The Rangers kid line is their most consistent, but where can more ice time come from?
NEW YORK, NEW YORK РMAY 05: Kaapo Kakko #24 and Alexis Lafreni̬re #13 of the New York Rangers talk during the game against the Pittsburgh Penguins in Game Two of the First Round of the 2022 Stanley Cup Playoffs at Madison Square Garden on May 05, 2022 in New York City. (Photo by Jared Silber/NHLI via Getty Images)

The Rangers kid line of Filip Chytil centering Kaapo Kakko and Alexis Lafreniere has been the consensus best line at even strength for the Rangers. They are the only line that consistently cycles and generates offense that is more than one-and-done. There are very real calls for them to receive more ice time, but where would those minutes come from?

Current ice time for Rangers kid line

Through the five games of the Eastern Conference Final, the Rangers kid line has received about 11 minutes of ice time at all strengths, per Natural Stat Trick.

A couple points: Game 3 is skewed because that’s when the Rangers lost Ryan Strome, which significantly increased Chytil’s time. Game 4 Chytil was hurt, thus his low ice time. But the general ice time for the Rangers kid line is 11 minutes per game, with the overwhelming majority of it coming at even strength.

The Rangers top powerplay unit will dominate the powerplay time, as expected. The second powerplay unit doesn’t include Kaapo Kakko, which explains why his ice time is lower than Lafreniere and Chytil. So for all intents and purposes, the kid line gets their ice time at even strength, with maybe a shift or two on the powerplay.

Where should the increased ice time come from?

For a fully healthy Rangers team, divvying up ice time is a tricky thing. The third line right now gets the third most ice time, ahead of the fourth line, on average. They are 7th (Lafreniere), 8th (Chytil), and 10th (Kakko) in ice time among forwards. Barclay Goodrow is 9th in ice time at even strength, but he’s bounced to the second line here and there. That’s expected.

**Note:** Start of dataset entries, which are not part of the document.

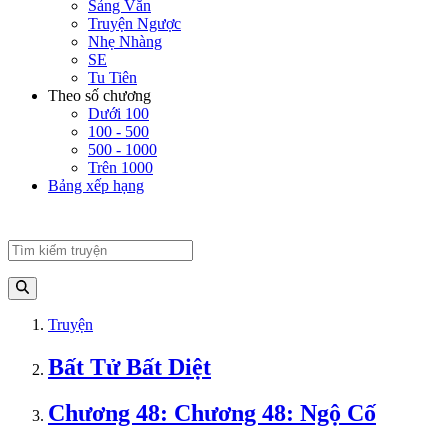
Sảng Văn
Truyện Ngược
Nhẹ Nhàng
SE
Tu Tiên
Theo số chương
Dưới 100
100 - 500
500 - 1000
Trên 1000
Bảng xếp hạng
Truyện
Bất Tử Bất Diệt
Chương 48: Chương 48: Ngộ Cố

So where does this ice time come from? The first instinct is to take ice time away from the fourth line, which has generate no offense all playoffs. The fourth line gets 10 minutes per game, which is about 2-3 fewer shifts than the third line. The best place to get ice time for the Rangers kid line is to give some of those offensive zone faceoffs to them, and take them away from the fourth line.

It is worth noting that the fourth line currently receives the fewest offensive zone faceoffs per 60 minutes in the playoffs. I know the narrative is that the fourth line gets all these minutes and faceoffs in the offensive zone, but it’s just not true. The fourth line receives mostly neutral zone starts.

Perhaps, given the relative poor offensive generation from the top two lines, you can give the Rangers kid line 1 additional offensive zone start from the top six in addition to the 1-2 starts from the fourth line. It’s not a perfect science by any means, but it would at least be an attempt to get them more ice time.

It’s not as simple as “play them more”

Even as we break down where the Rangers kid line can get more ice time, it’s not that simple. Obviously faceoff location matters, but that only accounts for a percentage of shifts. Most shifts are on the fly and part of a regular rotation. A stoppage in the offensive zone at the end of a kid line shift doesn’t mean the kid line should stay out there. A defensive zone faceoff when the top six and fourth lines have just finished their shifts doesn’t mean the kid line should avoid it.

Even aside from on the fly shifts and line rotation, there are matchups to consider. Gerard Gallant prefers to get the third line out there against weaker competition, with good reason. We get into muddier waters trying to find ice time for the kids when we factor in matchups, both at home and on the road though.

The easy answer to all of this is to take ice time from the fourth line, which can be as simple as changing the line rotation, which Gallant does run pretty evenly at even strength. Perhaps that’s all the Rangers need to do.